The fear factor

Michelle Malkin fits the Obama campaign’s AttackWatch into the larger pattern set by previous incarnations of “the Obama snitch police.” In her post Michelle recalls the 2008 Obama campaign’s FightTheSmears. In the good old days it was a smear to claim that Michelle Obama ordered room service when she hadn’t stayed at the hotel!

Fortunately, FightTheSmears didn’t have to respond to Andrea Tantaros’s New York Daily News column on Michelle Obama’s family vacation to Spain last summer. By that time, however, the Obamas had Minister of Propaganda Robert Gibbs to do the talking for them. (“She is a private citizen and is the mother of a daughter on a private trip,” Gibbs said. “And I think I’d leave it at that.”)

I find my own posts on the earlier incarnations of the snitch police by searching on “Krupskaya” (i.e., Mrs. Lenin), which turns up comments on the work in this vein by Linda Douglass, Anita Dunn, and Nancy Pelosi. I was beginning to think that in Obama’s world this is woman’s work, but ABC cites Obama for America national field director Jeremy Bird promoting the site. AttackWatch’s slogan sounds familiar: “Get the facts. Fight the smears.”

Don’t the Obama folks have any inhibitions about using the totalitarian apparatus of the snitch police? It is incredibly unsavory. Then again, maybe they are unfamiliar with the relevant history.

Or maybe that’s the whole idea. Maybe the idea is to intimidate the opposition. As the administration has expanded the regulatory power of the government over the banking and automobile industries, for example, it has rewarded friends, punished enemies, and silenced opposition. Michael Barone has conferred the name of “Gangster Government” on the operation.

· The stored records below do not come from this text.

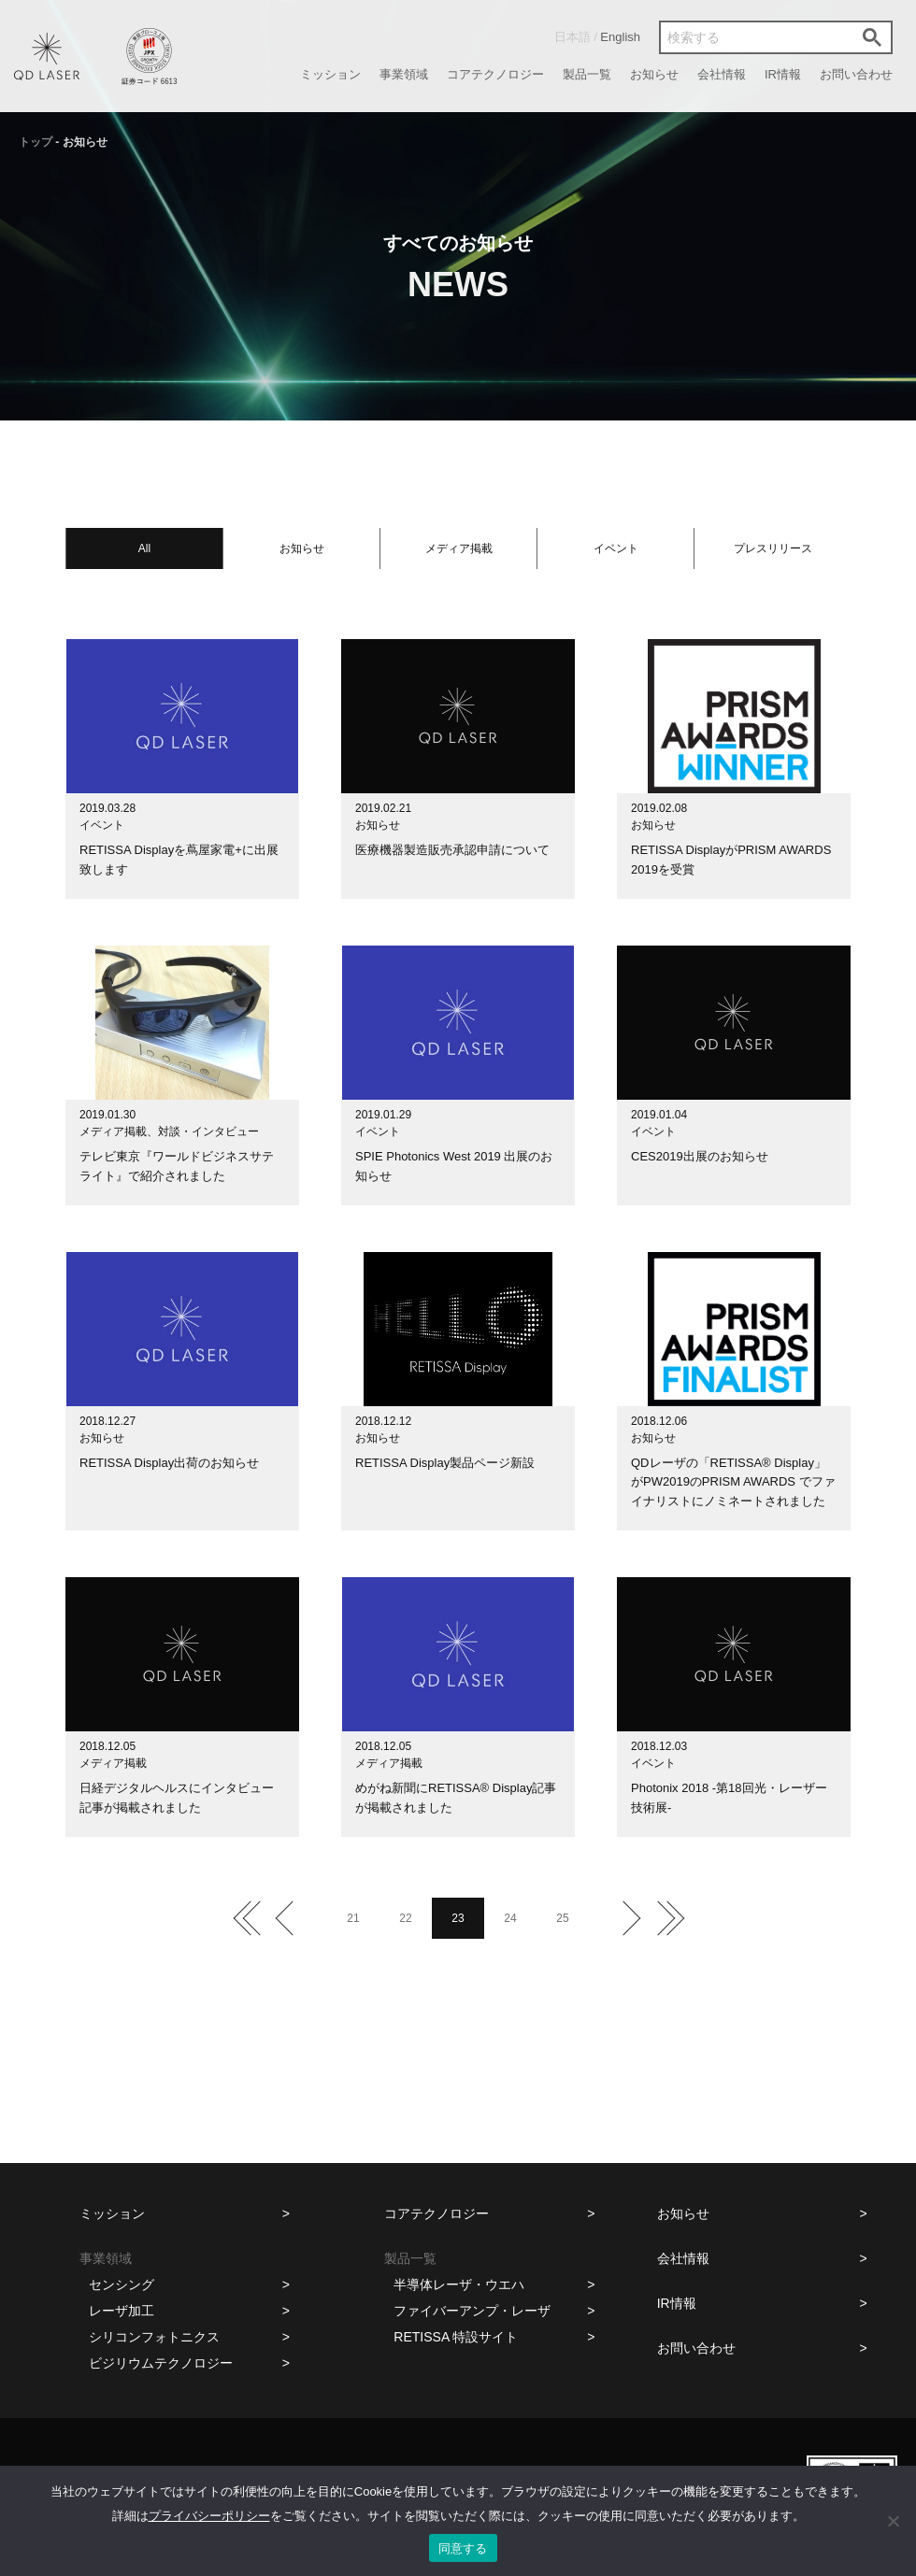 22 (405, 1918)
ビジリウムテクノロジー (161, 2362)
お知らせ (654, 74)
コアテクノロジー (495, 74)
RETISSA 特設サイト (456, 2336)
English (620, 37)
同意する (463, 2548)
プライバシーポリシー (209, 2516)
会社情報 (721, 74)
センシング (121, 2284)
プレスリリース (773, 548)
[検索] (755, 37)
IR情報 (783, 74)
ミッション (330, 74)
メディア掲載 (459, 548)
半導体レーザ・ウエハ (459, 2284)
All (144, 548)
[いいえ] (892, 2521)
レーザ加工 (121, 2310)
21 (353, 1918)
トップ (35, 142)
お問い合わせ (856, 74)
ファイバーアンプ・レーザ (472, 2310)
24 (510, 1918)
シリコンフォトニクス (154, 2336)
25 (562, 1918)
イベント (616, 548) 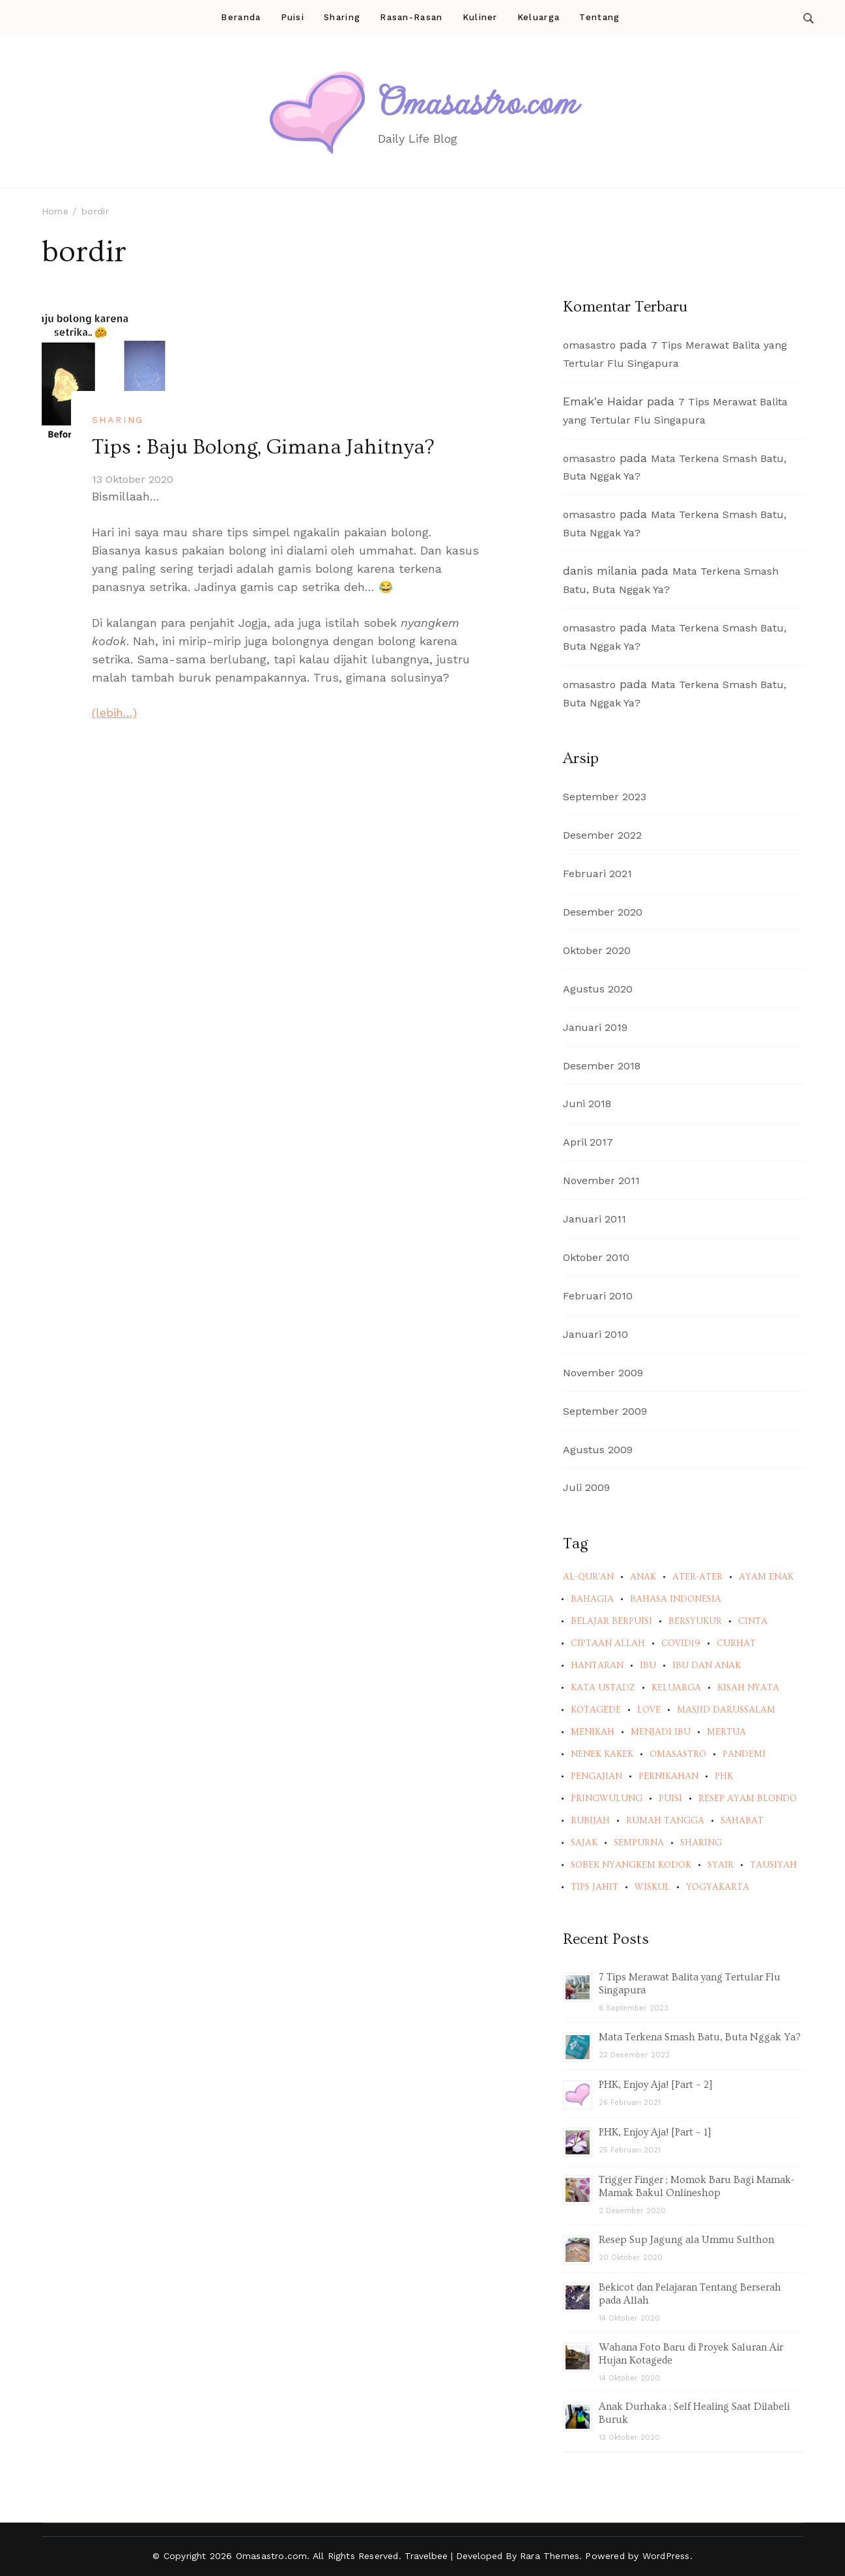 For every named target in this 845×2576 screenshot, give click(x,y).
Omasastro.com (477, 101)
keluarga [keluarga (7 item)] (676, 1687)
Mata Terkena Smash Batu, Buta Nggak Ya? (700, 2037)
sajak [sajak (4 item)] (584, 1842)
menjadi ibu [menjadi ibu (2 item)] (661, 1732)
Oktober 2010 (596, 1257)
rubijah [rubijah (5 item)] (590, 1820)
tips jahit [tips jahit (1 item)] (594, 1887)
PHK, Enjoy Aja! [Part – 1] (655, 2132)
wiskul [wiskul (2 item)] (652, 1887)
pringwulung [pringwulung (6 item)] (606, 1798)
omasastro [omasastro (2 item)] (678, 1754)
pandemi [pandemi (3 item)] (744, 1754)
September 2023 (604, 796)
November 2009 (603, 1373)
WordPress (666, 2556)
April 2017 (588, 1142)
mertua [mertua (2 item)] (726, 1732)
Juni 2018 (587, 1103)
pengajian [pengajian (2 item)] (596, 1776)
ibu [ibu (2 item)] (648, 1665)
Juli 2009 (586, 1487)
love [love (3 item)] (649, 1710)
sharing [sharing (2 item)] (701, 1842)
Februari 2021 (597, 873)
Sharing (342, 17)
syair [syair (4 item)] (721, 1865)
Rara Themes (549, 2556)
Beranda (241, 17)
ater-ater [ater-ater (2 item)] (697, 1577)
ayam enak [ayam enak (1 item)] (766, 1577)
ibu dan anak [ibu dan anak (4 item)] (706, 1665)
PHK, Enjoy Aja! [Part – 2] (656, 2085)
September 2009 (605, 1411)
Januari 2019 (595, 1027)
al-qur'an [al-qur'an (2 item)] (588, 1577)
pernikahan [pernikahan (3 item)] (668, 1776)
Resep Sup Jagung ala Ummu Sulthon (686, 2240)
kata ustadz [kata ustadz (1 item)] (603, 1687)
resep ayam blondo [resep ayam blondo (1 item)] (747, 1798)
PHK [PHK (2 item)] (724, 1776)
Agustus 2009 (598, 1449)
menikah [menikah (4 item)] (592, 1732)
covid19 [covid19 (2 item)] (680, 1643)
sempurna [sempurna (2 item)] (639, 1842)
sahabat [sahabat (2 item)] (742, 1820)
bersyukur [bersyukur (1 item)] (695, 1621)
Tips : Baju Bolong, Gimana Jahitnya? (263, 447)
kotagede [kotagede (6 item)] (596, 1710)
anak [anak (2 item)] (643, 1577)
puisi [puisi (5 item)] (670, 1798)
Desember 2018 (601, 1066)
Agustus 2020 (598, 989)
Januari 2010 (595, 1334)
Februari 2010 (598, 1296)
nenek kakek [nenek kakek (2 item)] (602, 1754)
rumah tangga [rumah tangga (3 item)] (665, 1820)
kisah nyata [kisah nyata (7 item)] (748, 1687)
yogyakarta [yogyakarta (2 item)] (717, 1887)
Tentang (599, 17)
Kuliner (480, 17)
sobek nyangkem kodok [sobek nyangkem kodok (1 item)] (631, 1865)
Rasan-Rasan (411, 17)
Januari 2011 (594, 1219)
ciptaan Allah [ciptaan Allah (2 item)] (608, 1643)
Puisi (293, 17)
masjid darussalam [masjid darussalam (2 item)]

No sooner had then GM chairman and chief executive officer Ed Whitacre said that he was aching to shed the derisive “Government Motors” moniker attached to the company than it was announced that Whitacre was leaving the company. Has he been heard from since?

So you have to wonder about the audacity of Ford in producing the Drive One ad featuring F-150 pickup truck buyer Chris. Hasn’t Ford got the memo? Steve Hayward comments on my post on the Drive One ad: “The really interesting thing to me is that Ford and/or its ad agency apparently have no fear of offending Obama or Washington, and no concern that it will alienate enough potential customers with this ad. Normally a consumer products company would never come within a country mile of this kind of ad. That alone makes this a significant indicator of where public opinion is trending.”